Elle s’est rendue sur presque tous les points de contact, c’est-à-dire au bout des routes, en ces endroits où soudain, a-t-elle précisé, les tanks, les sacs de sable, les barrières et les soldats montrent qu’il n’est pas possible d’aller plus loin. Parmi ce qu’elle a retenu, elle a mentionné la route coupée pour aller à la cité historique de Chouchi ; la photographie de M. Vladimir Poutine, en format géant, à Stepanakert, dont elle s’est demandée si elle était destinée à rassurer les très jeunes soldats russes, ces « peace corps » sous bannière blanc-bleu-rouge, postés en tous les endroits stratégiques, à indiquer aux Arméniens et aux Azerbaïdjanais que les conditions du cessez-le-feu de novembre 2020 étaient respectées ou à donner un signal au monde ; les secteurs géographiques où il n’était plus permis d’aller car passés sous la souveraineté de l’Azerbaïdjan, amputant d’un tiers de son territoire le Haut-Karabagh et la zone de sécurité (notamment le district de Kelbajar) qui le reliait à l’Arménie ; l’encerclement, par son ennemi, du Haut-Karabagh, devenu une « île », suspendue à son bon vouloir ou à celui des forces de la paix russes, au gré des revirements de la politique internationale ; les jeunes soldats arméniens qui protégeaient les frontières, face à leur ennemi, se demandant ce qu’il adviendrait et se remémorant les bombardements des drones. Mme Muriel PERNIN a cité à cet égard un soldat de vingt ans qui avait grandi en France et témoigné de l’horreur et de la désillusion) ; les familles ayant tout perdu qui, pour certaines survivaient grâce à un lopin de terre, pour d’autres s’entassaient dans des centres pour personnes déplacées  (dans les villages proches des nouvelles frontières à la suite de l’accord de cessez-le-feu du 9 novembre 2020, elle a vu des enfants apeurés par les tirs ennemis survenant la nuit pour terroriser la population) ; tant d’histoires atroces vécues par des femmes à qui l’on avait présenté les dépouilles de leur fils ou de leur mari, des familles qui continuaient à chercher un proche dans les montagnes et des cimetières qui, de Erevan à Stepanakert, regorgeaient de corps, de fleurs et de pleurs.

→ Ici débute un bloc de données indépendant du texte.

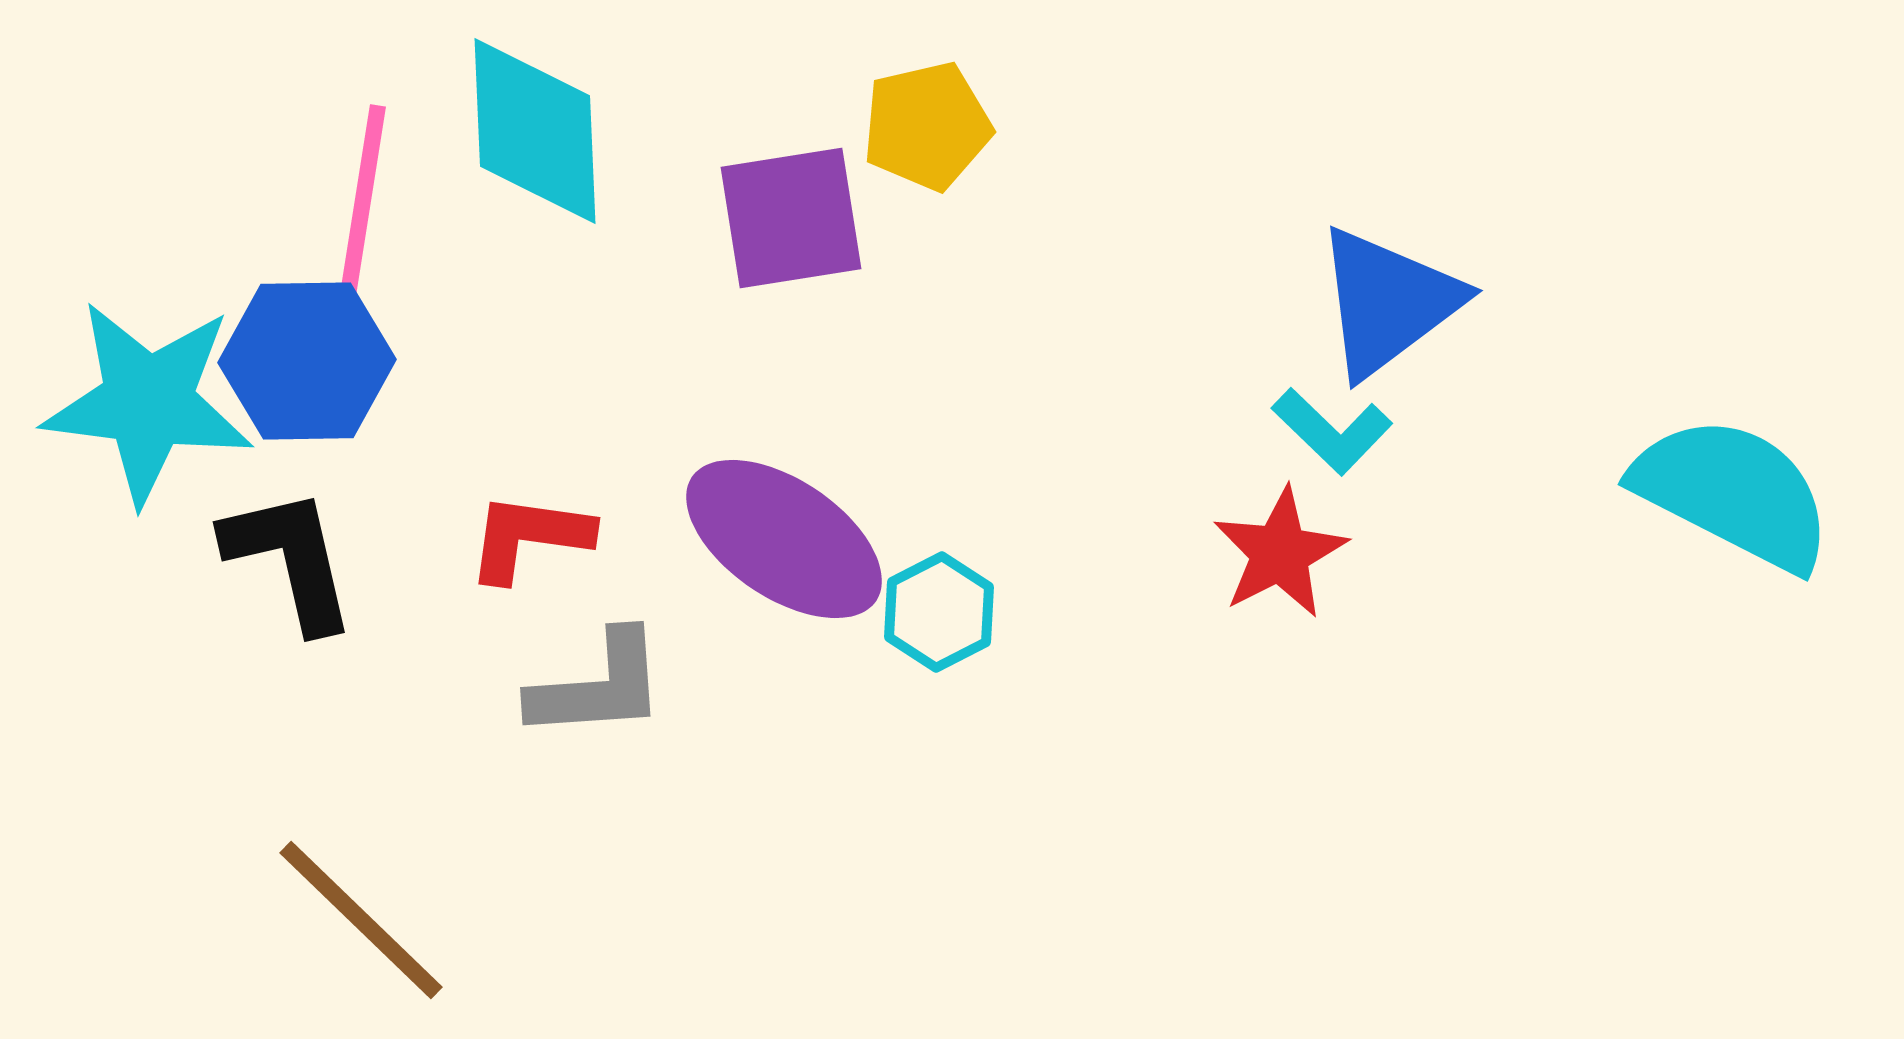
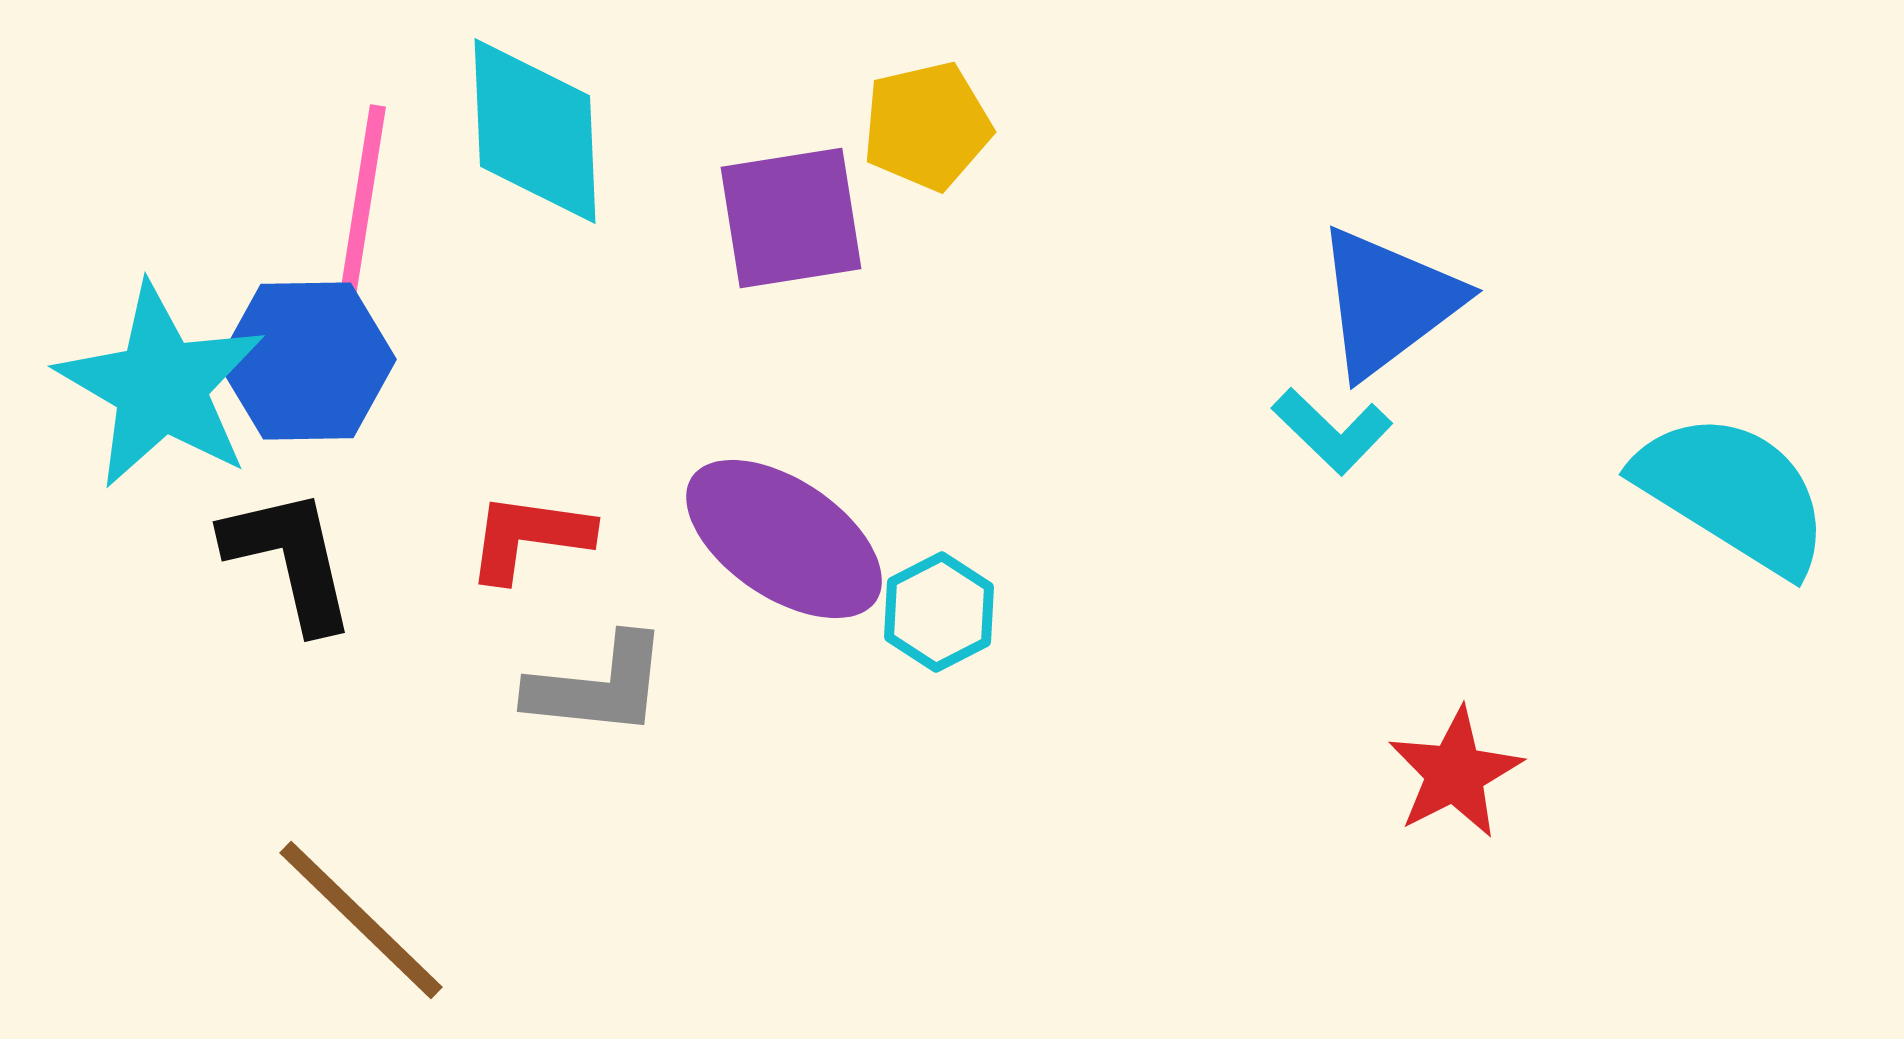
cyan star: moved 13 px right, 16 px up; rotated 23 degrees clockwise
cyan semicircle: rotated 5 degrees clockwise
red star: moved 175 px right, 220 px down
gray L-shape: rotated 10 degrees clockwise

Le temps a passé. À l’été et à l’automne 2022, Mme Muriel PERNIN a considéré, après l’invasion du corridor de Latchine obligeant les Russes et les Arméniens à créer une nouvelle route pour désenclaver le Haut-Karabagh, et après les bombardements survenus à la frontière ouest de l’Arménie accompagnés d’images de tortures insoutenables, que l’actualité avait donné un étrange écho à la voix des témoins rencontrés. Survenus en pleine guerre russo-ukrainienne, ces opérations menées par l’Azerbaïdjan au Haut-Karabagh et en Arménie se sont, selon elle, déroulées dans une indifférence coupable. Elle a conclu que le Haut-Karabagh était en danger de mort et l’Arménie désormais en grand péril.